Hospitalists expressed a consistent preference for interacting with attending subspecialists compared to clinical fellows during consultation. Preference for interaction with attendings was strongest in the areas of pushback, confidence in recommendations, professionalism, and learning from consultation. Some of the factors that relate to consult service structure and fellow experience, such as timeliness of consultation and confidence in recommendations, may not be amenable to intervention. For instance, fellows must first see and then staff the consult with their attending prior to leaving formal recommendations, which makes their communication less timely than that of attending physicians, when they are the primary consultant. However, aspects of the hospitalist–consultant interaction (such as professionalism, ease of communication, and pushback) should not be affected by the difference in experience between fellows and attending physicians. The reasons for such perceptions deserve further exploration; however, differences in incentive structures, workload, and communication skills between fellows and attending consultants may be potential explanations.

Our findings suggest that interventions aimed at enhancing hospitalist–consultant interactions focus on enhancing direct communication and teaching while limiting the perception of pushback. A number of interventions that are primarily focused on instituting a systematic approach to requesting consultation have shown an improvement in resident and medical student consult communication17,18 as well as resident–fellow teaching interactions.9 However, it is not clear whether these interventions would be effective given that hospitalists have more experience communicating with consultants than trainees. Given the unique nature of the hospitalist–consultant interaction, multiple barriers may need to be addressed in order to have a significant impact. Efforts to increase direct communication, such as a mechanism for hospitalists to make and request in-person or direct verbal communication about a particular consultation during the consult request, can help consultants prioritize direct communication with hospitalists for specific patients. Familiarizing fellows with hospitalist workflow and the locations of hospitalist workrooms also may promote in-person communication.
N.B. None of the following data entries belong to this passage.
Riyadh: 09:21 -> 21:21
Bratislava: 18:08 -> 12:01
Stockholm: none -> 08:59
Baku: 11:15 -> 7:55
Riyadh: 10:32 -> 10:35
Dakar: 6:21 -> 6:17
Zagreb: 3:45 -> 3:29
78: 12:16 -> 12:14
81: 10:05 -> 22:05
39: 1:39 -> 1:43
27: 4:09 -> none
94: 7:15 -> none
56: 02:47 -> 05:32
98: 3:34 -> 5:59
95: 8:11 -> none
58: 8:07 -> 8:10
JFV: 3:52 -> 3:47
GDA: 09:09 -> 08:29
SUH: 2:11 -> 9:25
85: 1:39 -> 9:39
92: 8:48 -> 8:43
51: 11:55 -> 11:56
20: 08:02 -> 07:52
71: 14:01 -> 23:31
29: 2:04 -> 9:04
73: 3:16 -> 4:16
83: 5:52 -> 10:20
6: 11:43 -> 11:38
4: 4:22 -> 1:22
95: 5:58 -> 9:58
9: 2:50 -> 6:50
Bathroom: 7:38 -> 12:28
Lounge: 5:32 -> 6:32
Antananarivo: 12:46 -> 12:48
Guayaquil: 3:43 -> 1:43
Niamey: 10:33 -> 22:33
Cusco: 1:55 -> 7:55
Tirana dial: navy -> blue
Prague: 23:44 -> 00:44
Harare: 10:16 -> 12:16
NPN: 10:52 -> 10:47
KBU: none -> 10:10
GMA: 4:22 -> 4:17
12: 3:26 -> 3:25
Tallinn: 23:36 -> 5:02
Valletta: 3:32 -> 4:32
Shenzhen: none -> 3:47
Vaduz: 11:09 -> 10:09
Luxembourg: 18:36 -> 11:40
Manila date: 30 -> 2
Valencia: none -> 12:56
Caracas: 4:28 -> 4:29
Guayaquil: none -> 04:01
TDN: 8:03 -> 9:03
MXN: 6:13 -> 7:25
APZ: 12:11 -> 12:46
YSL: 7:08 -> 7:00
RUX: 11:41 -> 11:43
Fellowship training can focus on enhancing fellow teaching and communication skills,19-22 particularly as they relate to hospitalists. Fellows in particular may benefit because the hospitalist–fellow teaching interaction may be bidirectional, with hospitalists having expertise in systems practice and quality efforts that can inform fellows’ practice. Furthermore, interacting with hospitalists is an opportunity for fellows to practice professional interactions, which will be critical to their careers. Increasing familiarity between fellows and hospitalists through joint events may also serve to enhance the interaction. Finally, enabling hospitalists to provide feedback to fellows stands to benefit both parties because multisource feedback is an important tool in assessing trainee competence and improving performance.23 However, we should note that because our study focused on hospitalist perceptions, an exploration of subspecialty fellows’ and attendings’ perceptions of the hospitalist–consultant interaction would provide additional, important data for shaping interventions.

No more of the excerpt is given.